Além disso, a reciprocidade é capaz de melhorar qualquer tipo de relação, seja ela amorosa, familiar, de amizade, de trabalho. Isso acontece, segundo Cidinha, porque a pessoa se vê atrelada nesse contexto, nessa vibração que a reciprocidade cria. "Que é essa vibração de amor, de dar e receber. Eu acredito que o melhor que a gente tem a fazer é o bem, independente de buscarmos a troca daquela pessoa, porque o universo é recíproco. Aquilo que a gente planta, a gente colhe, e quando a gente planta coisas boas, quando a gente leva essa roda do bem, obviamente estamos criando um mundo melhor."
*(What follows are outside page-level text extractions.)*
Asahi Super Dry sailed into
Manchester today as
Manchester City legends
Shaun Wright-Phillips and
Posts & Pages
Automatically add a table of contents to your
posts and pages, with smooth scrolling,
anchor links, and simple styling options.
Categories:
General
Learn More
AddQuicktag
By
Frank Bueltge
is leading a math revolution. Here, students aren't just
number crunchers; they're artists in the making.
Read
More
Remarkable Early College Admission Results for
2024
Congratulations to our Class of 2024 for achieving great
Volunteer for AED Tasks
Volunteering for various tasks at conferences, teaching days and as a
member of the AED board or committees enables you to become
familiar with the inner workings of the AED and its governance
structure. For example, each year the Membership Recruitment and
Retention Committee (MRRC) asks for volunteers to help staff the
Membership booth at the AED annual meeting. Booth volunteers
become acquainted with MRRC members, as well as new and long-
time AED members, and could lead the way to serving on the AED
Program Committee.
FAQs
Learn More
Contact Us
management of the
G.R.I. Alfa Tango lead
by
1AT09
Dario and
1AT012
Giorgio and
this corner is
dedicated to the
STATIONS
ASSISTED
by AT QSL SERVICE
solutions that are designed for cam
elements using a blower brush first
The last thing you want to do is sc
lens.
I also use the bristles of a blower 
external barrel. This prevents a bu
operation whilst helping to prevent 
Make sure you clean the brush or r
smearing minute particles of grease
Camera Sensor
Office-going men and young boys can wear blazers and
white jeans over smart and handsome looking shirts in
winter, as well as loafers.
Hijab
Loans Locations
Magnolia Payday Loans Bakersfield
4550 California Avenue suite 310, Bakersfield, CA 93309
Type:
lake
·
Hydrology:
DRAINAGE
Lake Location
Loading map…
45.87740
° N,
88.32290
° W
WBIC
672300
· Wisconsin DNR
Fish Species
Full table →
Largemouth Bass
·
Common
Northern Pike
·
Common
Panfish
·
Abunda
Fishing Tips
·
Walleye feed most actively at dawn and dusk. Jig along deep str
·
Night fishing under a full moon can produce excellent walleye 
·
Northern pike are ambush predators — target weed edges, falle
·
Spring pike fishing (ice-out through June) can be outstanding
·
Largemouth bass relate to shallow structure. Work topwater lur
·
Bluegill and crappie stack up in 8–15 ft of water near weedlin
Mas será que existe uma forma de aprender a ser recíproco? Para Mara, o primeiro passo é ser ético, ou seja, é pensar cuidadosamente cada ação da seguinte maneira: 'O que eu faço? Por que eu falo? Qual a consequência do meu ato?' Se a ação visa o bem próprio ou de outros, sem lesar ou causar prejuízos a outros, deve ser praticada. "A seguir, desenvolver a sensibilidade para reconhecer cada gesto, empenho ou esforço alheio e retribuir na mesma intensidade. Sejam elogios, recompensas materiais, afetividade ou cuidados."
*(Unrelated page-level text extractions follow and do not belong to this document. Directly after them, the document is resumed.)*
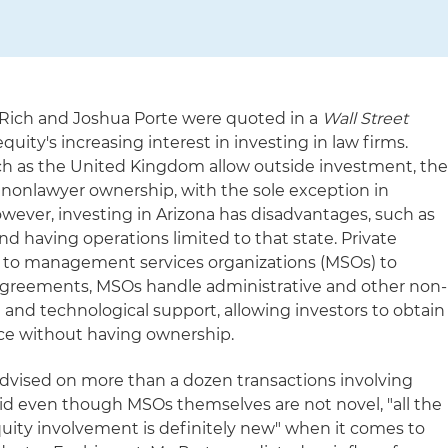
a Rich and Joshua Porte were quoted in a
Wall Street
quity's increasing interest in investing in law firms.
ch as the United Kingdom allow outside investment, th
n nonlawyer ownership, with the sole exception in
owever, investing in Arizona has disadvantages, such as
d having operations limited to that state. Private
g to management services organizations (MSOs) to
agreements, MSOs handle administrative and other non-
ng and technological support, allowing investors to obtain
ctice without having ownership.
advised on more than a dozen transactions involving
d even though MSOs themselves are not novel, "all the
quity involvement is definitely new" when it comes to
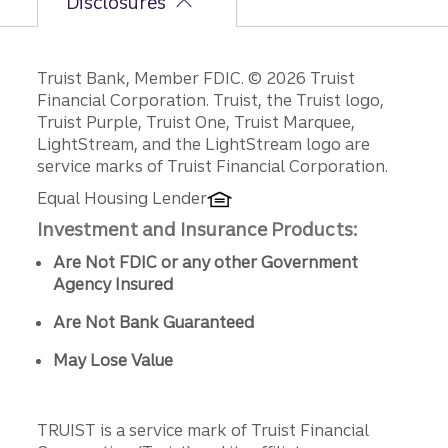
Disclosures
Disclosures
Truist Bank, Member FDIC. © 2026 Truist
Financial Corporation. Truist, the Truist logo,
Truist Purple, Truist One, Truist Marquee,
LightStream, and the LightStream logo are
service marks of Truist Financial Corporation.
Equal Housing Lender
Investment and Insurance Products:
Are Not FDIC or any other Government
Agency Insured
Are Not Bank Guaranteed
May Lose Value
TRUIST is a service mark of Truist Financial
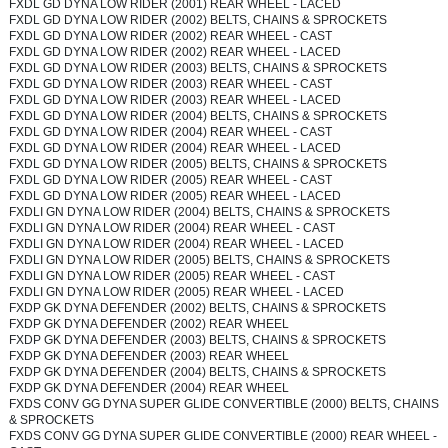
FXDL GD DYNA LOW RIDER (2001) REAR WHEEL - LACED
FXDL GD DYNA LOW RIDER (2002) BELTS, CHAINS & SPROCKETS
FXDL GD DYNA LOW RIDER (2002) REAR WHEEL - CAST
FXDL GD DYNA LOW RIDER (2002) REAR WHEEL - LACED
FXDL GD DYNA LOW RIDER (2003) BELTS, CHAINS & SPROCKETS
FXDL GD DYNA LOW RIDER (2003) REAR WHEEL - CAST
FXDL GD DYNA LOW RIDER (2003) REAR WHEEL - LACED
FXDL GD DYNA LOW RIDER (2004) BELTS, CHAINS & SPROCKETS
FXDL GD DYNA LOW RIDER (2004) REAR WHEEL - CAST
FXDL GD DYNA LOW RIDER (2004) REAR WHEEL - LACED
FXDL GD DYNA LOW RIDER (2005) BELTS, CHAINS & SPROCKETS
FXDL GD DYNA LOW RIDER (2005) REAR WHEEL - CAST
FXDL GD DYNA LOW RIDER (2005) REAR WHEEL - LACED
FXDLI GN DYNA LOW RIDER (2004) BELTS, CHAINS & SPROCKETS
FXDLI GN DYNA LOW RIDER (2004) REAR WHEEL - CAST
FXDLI GN DYNA LOW RIDER (2004) REAR WHEEL - LACED
FXDLI GN DYNA LOW RIDER (2005) BELTS, CHAINS & SPROCKETS
FXDLI GN DYNA LOW RIDER (2005) REAR WHEEL - CAST
FXDLI GN DYNA LOW RIDER (2005) REAR WHEEL - LACED
FXDP GK DYNA DEFENDER (2002) BELTS, CHAINS & SPROCKETS
FXDP GK DYNA DEFENDER (2002) REAR WHEEL
FXDP GK DYNA DEFENDER (2003) BELTS, CHAINS & SPROCKETS
FXDP GK DYNA DEFENDER (2003) REAR WHEEL
FXDP GK DYNA DEFENDER (2004) BELTS, CHAINS & SPROCKETS
FXDP GK DYNA DEFENDER (2004) REAR WHEEL
FXDS CONV GG DYNA SUPER GLIDE CONVERTIBLE (2000) BELTS, CHAINS
& SPROCKETS
FXDS CONV GG DYNA SUPER GLIDE CONVERTIBLE (2000) REAR WHEEL -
A reciprocidade pode ainda influenciar o comportamento de outras pessoas. Isso porque, segundo Mara, de forma inequivocada, a reciprocidade influencia nossos comportamentos e o comportamento das pessoas. "Nem sempre receberemos a reciprocidade de quem foi beneficiado, mas por razões óbvias desenvolvemos uma imagem social respeitável e, por forças desconhecidas, toda sorte de coisas boas começam a acontecer em nossas vidas, quando agimos de boa fé e praticamos o bem."

Coloque-se no lugar do outro

A psicóloga Mara Lúcia Madureira explica que colocar-se no lugar do outro é uma competência intelectual superior, executada apenas por aqueles que compreendem o conceito de indivíduo como seres únicos, entidades distintas de todas as outras da mesma espécie. "Daí a importância de ser pensado e compreendido através das concepções dele próprio, e não por meio de vieses externos. Compreender o outro como diferente e, mesmo assim respeitá-lo é alteridade. Colocar-se no lugar do outro, pensar pela ótica do outro, entender como o outro se sente e porque sente, é empatia. Ajudar sem julgamentos ou expectativas de recompensas, é solidariedade, amor, humanitarismo."
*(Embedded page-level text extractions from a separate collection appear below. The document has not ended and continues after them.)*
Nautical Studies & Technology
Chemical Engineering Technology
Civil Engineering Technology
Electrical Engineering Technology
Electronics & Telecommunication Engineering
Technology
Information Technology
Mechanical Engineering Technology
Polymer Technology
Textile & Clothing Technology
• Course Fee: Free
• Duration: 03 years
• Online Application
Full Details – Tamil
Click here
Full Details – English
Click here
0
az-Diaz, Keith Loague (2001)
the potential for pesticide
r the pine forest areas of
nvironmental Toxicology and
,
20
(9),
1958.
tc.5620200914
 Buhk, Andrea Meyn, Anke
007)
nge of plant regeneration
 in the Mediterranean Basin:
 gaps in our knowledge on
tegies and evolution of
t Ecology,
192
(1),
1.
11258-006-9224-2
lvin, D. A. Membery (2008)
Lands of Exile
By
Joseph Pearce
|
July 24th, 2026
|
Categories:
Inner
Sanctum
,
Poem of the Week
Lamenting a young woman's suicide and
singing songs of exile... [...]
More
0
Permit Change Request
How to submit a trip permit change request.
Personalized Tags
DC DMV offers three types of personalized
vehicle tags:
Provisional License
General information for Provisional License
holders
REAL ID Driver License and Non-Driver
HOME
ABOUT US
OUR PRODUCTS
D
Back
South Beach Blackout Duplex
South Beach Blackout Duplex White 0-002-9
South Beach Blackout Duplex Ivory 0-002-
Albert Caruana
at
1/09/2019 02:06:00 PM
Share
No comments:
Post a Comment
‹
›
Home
Cidinha D'Agostino acredita que a reciprocidade anda de mãos dadas com a gratidão e a empatia. "Quando a gente se coloca no lugar do outro, a gente se permite compreender e ver novas perspectivas, através do olhar do outro e isso é maravilhoso, porque a gente pode compreender necessidades que até então a gente talvez não tivesse participado, experimentado na nossa vida", explica a terapeuta holística.